Buying your currency online will often give you the best exchange rate, and you need to give yourself enough time for the currency to reach your home. This usually takes no more than a couple of days, but you will be getting significantly more for your money this way.
Just because you do not pay commission on currency exchange, it does not mean you are getting the best deal. More often than not, these deals give you less for your money in the exchange rate, which wipes out any benefit from not paying commission.
Commission charges usually range from around £1.25 to £3. Minimum charges make changing small amounts of currency very expensive, and if you pay a flat-fee, that can make it more efficient to change a larger amount of currency. This fee will not change no matter how much you want to exchange.
If you will want to change the money back when you get home, than you need to think about the 'buy-back' rate. It can be a better option just to hold the money in the currency - especially if it is euros - ready for you next trip within Europe.
Be wary of taking too much cash abroad with you though, as if you get mugged, for example, that money is gone.
Traveller's cheques - a safer alternative?
Traveller's cheques are becoming an antiquated way of dealing with cash overseas, and can be expensive. You are looking at commission charges of as much as 2-3 per cent when you cash the cheque in.
If you want to use them, they are replaceable if they are lost or stolen, but you must sign each one as soon as you receive them. Some providers may offer free commission, especially for students.
While they are becoming outdated, you can use traveller's cheques as a means of 'mixing and matching' the way you take currency abroad. In remote areas, remember you may have problems cashing them in.
Using a credit card abroad
If you want to use a credit card abroad, you need one that has low, or no, charges to do so. The terms will change over time, so you need to be sure you are not going to be charged for using your card when you buy something overseas. Getting one specifically for this job is not a bad idea.
You should look for a card with 0 per cent on purchases, and low or no loading fees for using the card abroad - these can reach nearly 3 per cent in some cases.
You can have cash withdrawal fees on both debit and credit cards if you are using them abroad, which are often around 2 per cent. Sometimes though there is a set fee, so if that is the case, then use your card to make fewer withdrawals of a higher value.
Mixing cash and credit or debit cards will usually be the best way to get the most out of your money overseas.
Dynamic currency conversion
If you are offered the chance to be billed in sterling, then think carefully, as usually you will have a worse exchange rate if you choose this option. You are often better off being billed in the local currency, so ask for that before you sign or enter your PIN.
These are cards that you can load currency onto before you go abroad, and you use them just like a credit card. The biggest difference is that once you have used up all the money on the card, it will stop working, so you cannot go overdrawn. It helps you stick to a budget, and you can load more money onto the card if you need to via phone or the internet.

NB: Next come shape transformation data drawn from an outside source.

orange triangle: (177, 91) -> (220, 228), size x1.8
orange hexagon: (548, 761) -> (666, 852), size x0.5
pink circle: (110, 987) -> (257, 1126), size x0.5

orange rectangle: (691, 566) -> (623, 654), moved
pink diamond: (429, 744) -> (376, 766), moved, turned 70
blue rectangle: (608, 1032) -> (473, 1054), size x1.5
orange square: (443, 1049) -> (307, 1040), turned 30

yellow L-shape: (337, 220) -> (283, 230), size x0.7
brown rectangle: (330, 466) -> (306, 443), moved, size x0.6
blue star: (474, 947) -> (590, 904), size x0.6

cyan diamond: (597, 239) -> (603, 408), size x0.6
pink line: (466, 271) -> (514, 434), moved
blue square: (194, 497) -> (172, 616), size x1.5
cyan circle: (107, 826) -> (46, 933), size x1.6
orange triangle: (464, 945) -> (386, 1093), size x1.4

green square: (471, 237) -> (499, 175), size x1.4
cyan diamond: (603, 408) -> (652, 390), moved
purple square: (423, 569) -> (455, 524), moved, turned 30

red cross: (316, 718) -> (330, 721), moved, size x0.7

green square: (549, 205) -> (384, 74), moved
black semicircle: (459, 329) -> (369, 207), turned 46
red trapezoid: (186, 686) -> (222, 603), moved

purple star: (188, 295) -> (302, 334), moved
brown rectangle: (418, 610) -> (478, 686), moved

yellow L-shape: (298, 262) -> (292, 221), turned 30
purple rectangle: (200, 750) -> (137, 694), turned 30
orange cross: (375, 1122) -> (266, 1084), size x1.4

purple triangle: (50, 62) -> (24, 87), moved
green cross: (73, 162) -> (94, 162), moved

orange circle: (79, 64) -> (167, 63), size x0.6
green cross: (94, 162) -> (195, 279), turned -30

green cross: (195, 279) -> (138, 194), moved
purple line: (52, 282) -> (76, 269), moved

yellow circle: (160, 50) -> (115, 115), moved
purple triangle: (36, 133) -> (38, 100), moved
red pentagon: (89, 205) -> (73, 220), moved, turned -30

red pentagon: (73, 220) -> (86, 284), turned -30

If you lose your card, you can get another one by contacting your provider, which makes it a safer way to take money when you travel. You credit history will not play a part in whether you can get the card or not either, which will be a blessing to some.
You should check what charges are applied to the cards, as some providers will give you 0 per cent on foreign exchange fees. On the downside, you can be charged for ATM withdrawals, topping up the card, and for applying for the card in the first place.